Wednesday, August 04, 2004

(UNE PRIORITE ESSENTIELLE)

Mon cher Monsieur,

Bien des années ont passé depuis nos dernières relations.(...)
Vous aurez déjà compris que, comme d'habitude, j'ai une faveur à solliciter. (...) La requête que j'ai à vous présenter aujourd'hui est pour moi d'un vital intérêt. (...)
Avant de quitter le Messenger, je vis, ou m'imaginai voir, par une longue et obscure échappée de vue, quel brillant champ d'ambition serait un magazine de programme hardi et noble pour celui qui l'établirait avec succès en Amérique. (...) L'influence d'une telle revue serait vaste, certes, et je rêvais de consacrer franchement cette influence à la cause sacrée de la beauté, de la justice et de la vérité. (...)
Ne perdant pas de vue mon projet primitif, -- fonder un magazine à moi ou dans lequel au moins j'aie un droit de propriété, -- cela a été mon constant effort en même temps, non tant d'acquérir une réputation grande en elle-même que d'en acquérir une de ce caractère particulier qui pût le mieux favoriser mes projets spéciaux et attirer l'attention sur mes aptitudes comme éditeur de magazine.
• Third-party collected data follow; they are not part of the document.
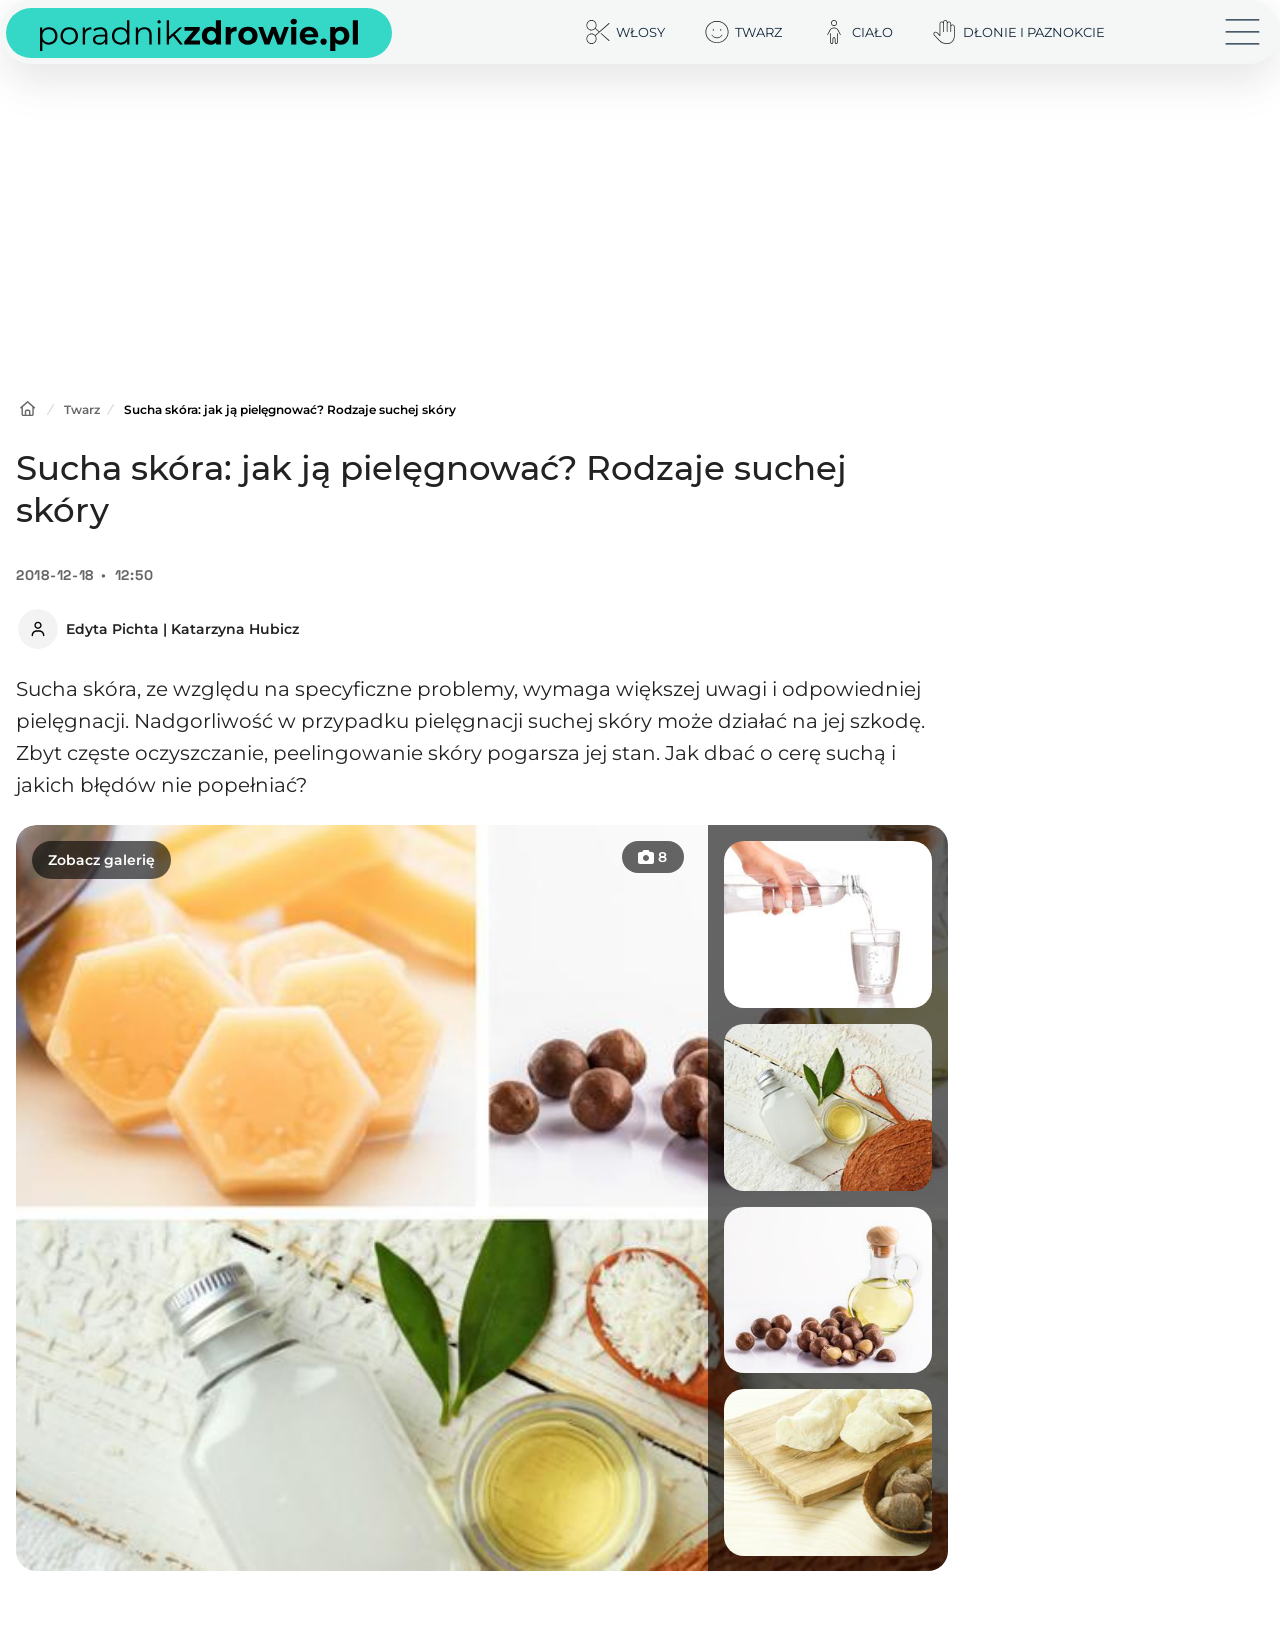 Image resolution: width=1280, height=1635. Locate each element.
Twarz (82, 409) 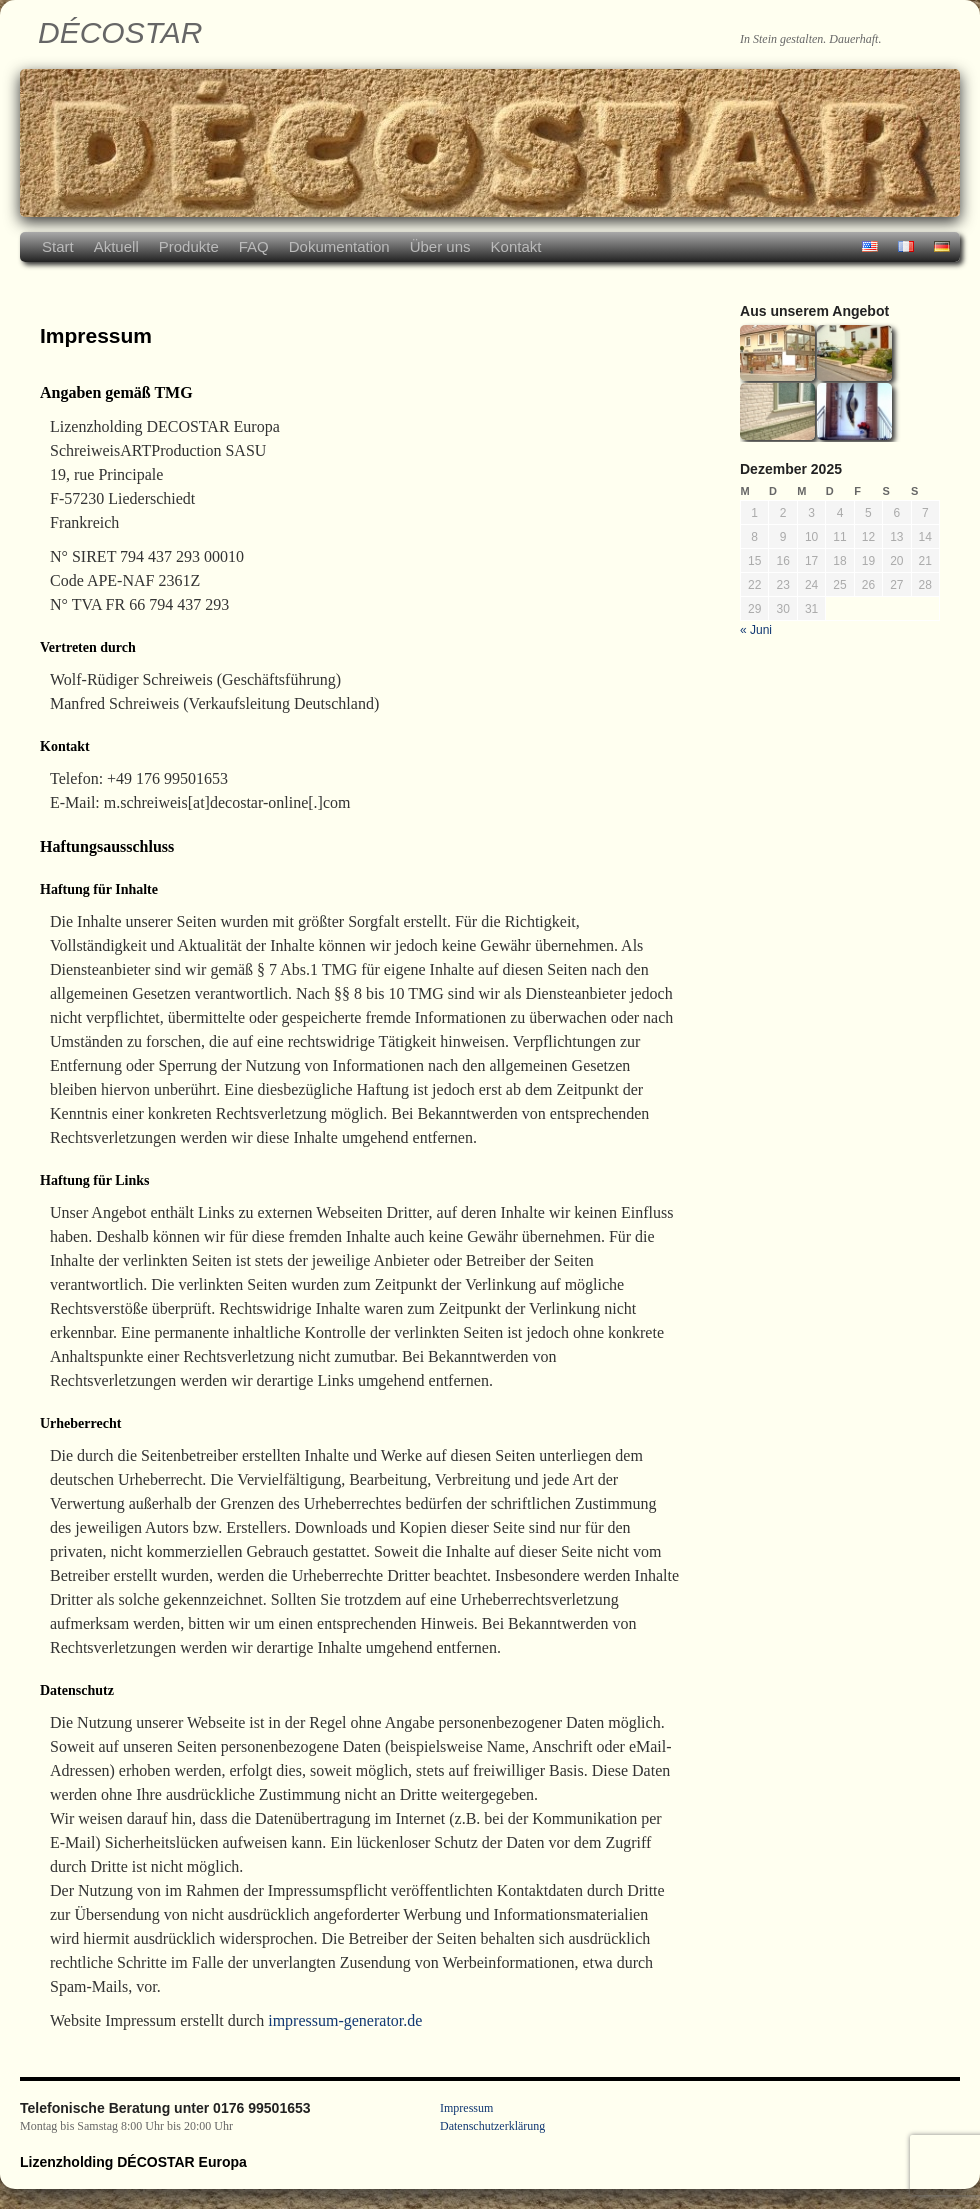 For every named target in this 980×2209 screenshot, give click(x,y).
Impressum (466, 2108)
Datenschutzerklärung (492, 2126)
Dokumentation (339, 246)
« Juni (756, 630)
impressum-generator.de (345, 2020)
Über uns (440, 246)
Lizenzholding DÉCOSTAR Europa (133, 2162)
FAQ (254, 246)
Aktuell (116, 246)
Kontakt (516, 246)
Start (58, 246)
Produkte (189, 246) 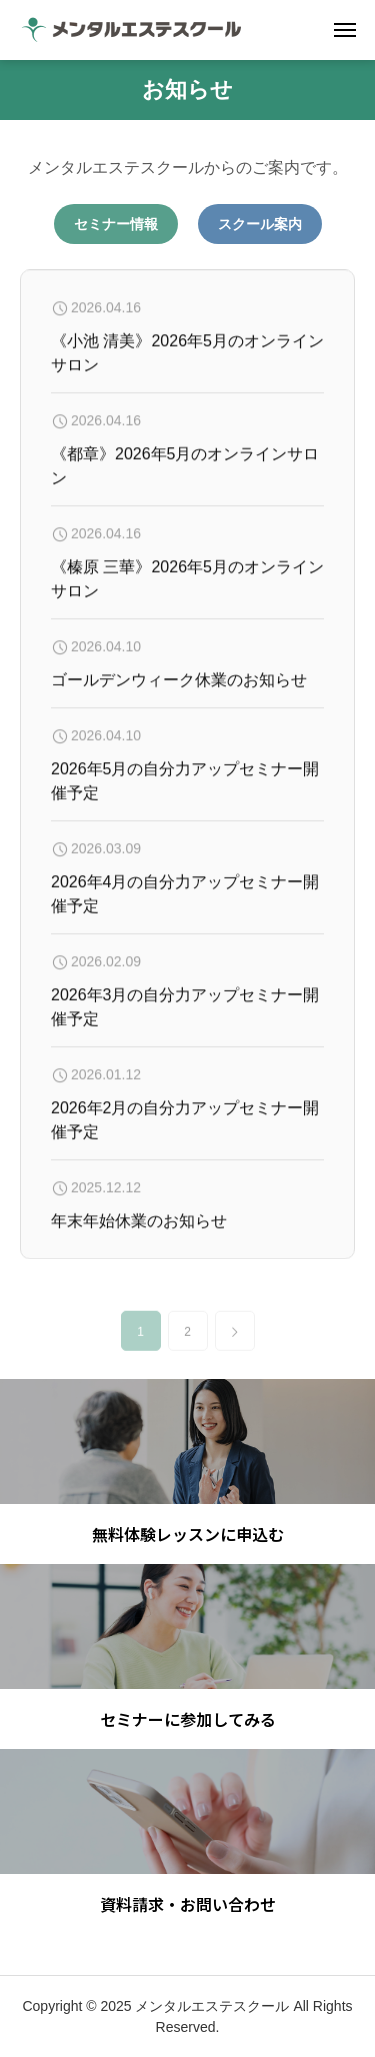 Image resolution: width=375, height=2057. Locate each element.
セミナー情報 (116, 224)
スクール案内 (260, 224) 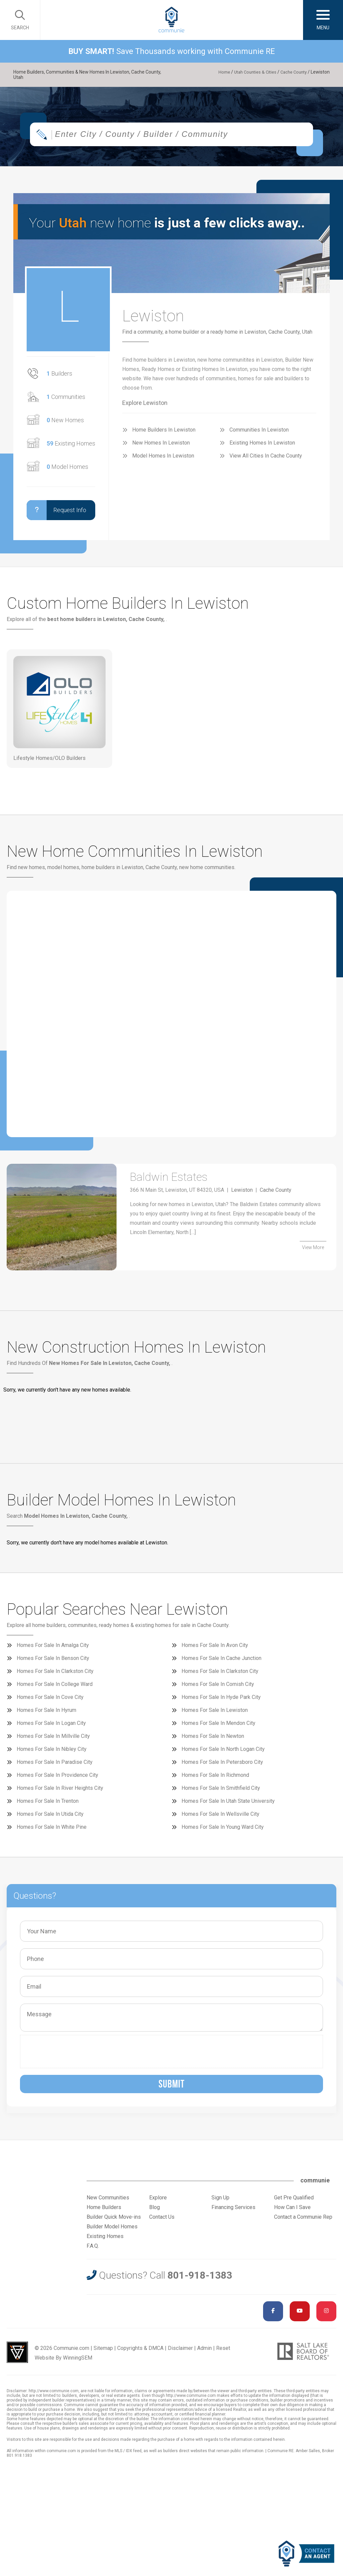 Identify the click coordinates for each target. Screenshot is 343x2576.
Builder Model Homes (112, 2231)
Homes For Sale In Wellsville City (220, 1818)
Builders (59, 377)
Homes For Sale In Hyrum (46, 1714)
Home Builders (104, 2211)
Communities (66, 401)
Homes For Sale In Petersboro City (222, 1766)
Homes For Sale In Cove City (50, 1701)
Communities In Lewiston (259, 434)
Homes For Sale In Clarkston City (55, 1675)
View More (313, 1255)
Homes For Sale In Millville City (53, 1740)
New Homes (65, 424)
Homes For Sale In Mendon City (218, 1727)
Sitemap (103, 2352)
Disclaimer (180, 2352)
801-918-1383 (200, 2279)
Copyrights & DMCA (140, 2352)
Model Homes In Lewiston (163, 460)
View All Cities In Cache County (265, 460)
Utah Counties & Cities (250, 72)
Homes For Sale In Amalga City (53, 1649)
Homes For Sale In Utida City (50, 1818)
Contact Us (161, 2221)
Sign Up (220, 2202)
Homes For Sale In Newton (212, 1740)
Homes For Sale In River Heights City (60, 1792)
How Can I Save (292, 2211)
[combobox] (171, 139)
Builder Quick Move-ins (114, 2221)
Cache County (292, 72)
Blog (154, 2211)
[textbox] (186, 138)
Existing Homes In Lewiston (262, 447)
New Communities (108, 2202)
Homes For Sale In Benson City (53, 1662)
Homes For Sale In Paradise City (55, 1766)
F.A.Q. (93, 2250)
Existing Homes (71, 447)
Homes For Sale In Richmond (215, 1779)
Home (216, 72)
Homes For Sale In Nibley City (52, 1753)
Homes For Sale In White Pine (52, 1831)
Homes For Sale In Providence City (57, 1779)
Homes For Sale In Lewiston (214, 1714)
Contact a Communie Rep (303, 2221)
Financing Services (233, 2211)
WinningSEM (77, 2362)
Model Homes (67, 471)
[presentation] (74, 2056)
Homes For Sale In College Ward (55, 1688)
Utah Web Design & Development (17, 2356)
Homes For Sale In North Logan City (223, 1753)
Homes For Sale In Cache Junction (221, 1662)
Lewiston (242, 1200)
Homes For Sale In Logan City (51, 1727)
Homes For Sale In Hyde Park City (221, 1701)
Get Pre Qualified (294, 2202)
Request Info (56, 514)
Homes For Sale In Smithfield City (220, 1792)
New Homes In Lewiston (161, 447)
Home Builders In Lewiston (163, 434)
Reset (223, 2352)
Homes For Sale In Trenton (48, 1805)
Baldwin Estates (184, 1184)
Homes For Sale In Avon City (214, 1649)
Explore (158, 2202)
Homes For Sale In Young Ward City (222, 1831)
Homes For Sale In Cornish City (217, 1688)
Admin (204, 2352)
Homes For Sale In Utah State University (228, 1805)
Ainsi, je n'ai écrit nuls livres, et j'ai été essentiellement un magaziniste, supportant, non seulement de bon gré, mais encore joyeusement la triste pauvreté, avec ses humiliations, et les autres inconvénients de la condition d'un simple magaziniste en Amérique, où, plus qu'en aucune région qui soit sur la face du globe, être pauvre, c'est être méprisé.
Le grand inconvénient de ce plan, c'est que le journaliste, s'il ne réunit ses divers articles, est exposé à être compris de travers et jugé à faux par les gens dont le suffrage lui serait précieux, mais qui n'auront rien lu de lui, peut-être, que dans quelques feuilles, ça et là, par hasard -- et souvent une simple extravagance, écrite pour satisfaire à une commande déterminée. Il y perd trop, encore que sa versatilité même puisse être matière à éloge légitime -- question qui ne peut être tranchée que sur le vu de ses divers articles groupés en un volume. Oui, il y a là un sérieux inconvénient -- mais auquel cette lettre a précisément pour but de remédier.
Mettant de côté, pour le moment, mes critiques, poèmes, et miscellanées (suffisamment nombreuses), mes contes, dont beaucoup peuvent être dénommés fantaisies, sont au nombre de soixante-six. Ils constituent à peu près la matière de cinq des ordinaires volumes de romans. Je les ai préparés pour l'impression ; mais, hélas! je n'ai ni argent ni cette influence qui serait de nature à me procurer un éditeur -- quoique je ne cherche pas de rémunération pécuniaire. Mon projet actuel n'a pour but que de faciliter la réussite de mon projet primitif. Je crois que si je pouvais présenter dans de bonnes conditions mes contes au public et ainsi provoquer à leur sujet un concours d'opinions, je me trouverais bien mieux placé qu'à présent pour le lancement d'un magazine. En un mot, je crois que la publication de l'oeuvre mènerait sans délai, soit directement par mon propre effort, soit indirectement grâce à l'aide d'un éditeur, à l'établissement du journal que j'ai en vue.
Il est bien vrai que je n'ai pas de titres à votre attention, pas même celui qui résulterait de relations personnelles. Mais j'ai atteint un point critique de ma vie où mélancoliquement je reste en détresse, et, sans pouvoir dire pourquoi -- à moins que ce ne soit parce que très ardemment je désire votre amitié, -- j'ai toujours senti un demi-espoir que, si je recourais à vous, vous vous manifesteriez mon ami. Je sais que vous avez une influence illimitée sur les Harper, et je sais que si vous l'exerciez en ma faveur vous pourriez obtenir la publication que je désire. (...)


(Extrait d'une lettre au Professeur Ch. Anthon -- automne 1844.